What are the advantages of using the robust variance estimator over
the standard maximum-likelihood variance estimator in logistic regression?
|
Title
|
|
Advantages of the robust variance estimator
|
|
Author
|
Bill Sribney, StataCorp
|
|
Date
|
January 1998
|
I once overheard a famous statistician say the robust variance
estimator for (unclustered) logistic regression is stupid. His reason was
that if the outcome variable is binary then it’s got to be a Bernoulli
distribution. It’s not like linear regression with data that stand a
good chance of being nonnormal and heteroskedastic.

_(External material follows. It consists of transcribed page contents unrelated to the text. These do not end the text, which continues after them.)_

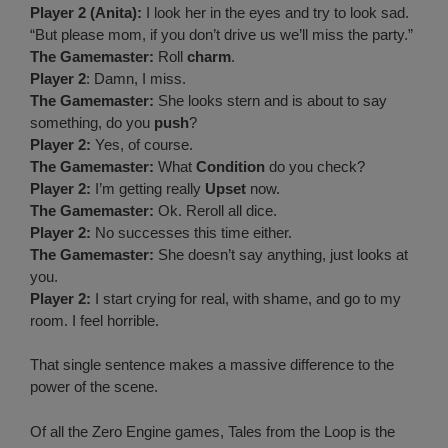
Player 2 (Anita):
I look her in the eyes and try to look sad.
“But please mom, if you don’t drive us we’ll miss the party.”
The Gamemaster:
Roll
charm
.
Player 2
: Damn, I miss.
The Gamemaster:
She looks stern and is about to say
something, do you
push
?
Player 2:
Yes, of course.
The Gamemaster:
What
Condition
do you check?
Player 2:
I’m getting really
Upset
now.
The Gamemaster:
Ok. Reroll all dice.
Player 2:
No successes this time either.
The Gamemaster:
She doesn’t say anything, just looks at
you.
Player 2:
I start crying for real, with shame, and go to my
room. I feel horrible.
That single sentence makes a massive difference to the
power of the scene.
Of all the Zero Engine games, Tales from the Loop is the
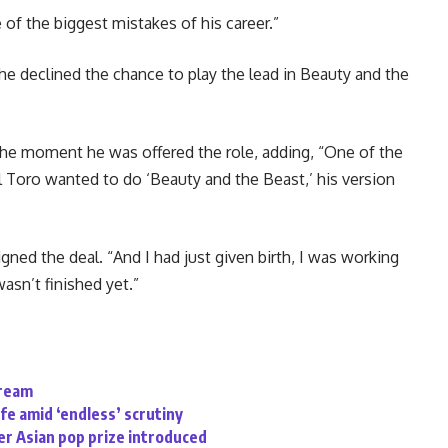
of the biggest mistakes of his career.”
e declined the chance to play the lead in Beauty and the
 the moment he was offered the role, adding, “One of the
l Toro wanted to do ‘Beauty and the Beast,’ his version
ned the deal. “And I had just given birth, I was working
wasn’t finished yet.”
tream
ife amid ‘endless’ scrutiny
r Asian pop prize introduced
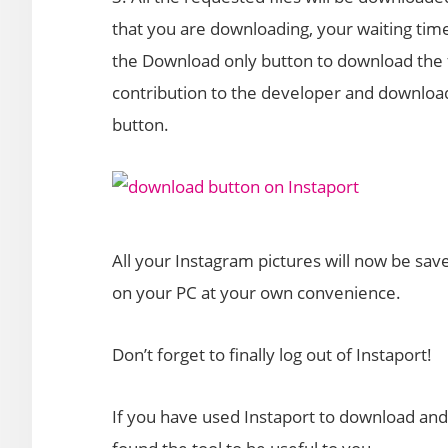
that you are downloading, your waiting time
the Download only button to download the f
contribution to the developer and download
button.
All your Instagram pictures will now be sa
on your PC at your own convenience.
Don’t forget to finally log out of Instaport!
If you have used Instaport to download and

Well, it’s not as simple as this; there are a bunch of subtle
nuisances. Let me lay them out here. I'm sure the famous
statistician is aware of them, but they don’t necessarily lead to his
conclusion.
It’s true that it has got to be a Bernoulli distribution. That
is, if Yi is a random variable for the outcome of the
i-th unit, then
P(Yi=1) = pi
or, equivalently,
E(Yi) = pi
This has to be true. Note how I indexed the RHS by i. The
term pi is dependent on i. It’s certainly
not true in general that P(Yi=1) = p, where p is a
constant independent of i.
In logistic regression, we model pi with a likelihood that
assumes
logit(pi) = xi*b
So these are our assumptions:
- The logit link function is correct.
- logit(pi) = xi*b; i.e., that the relation
is linear and all necessary predictors are in the model; i.e., the
model is correctly specified.
- The i=1,..., N observations are independent.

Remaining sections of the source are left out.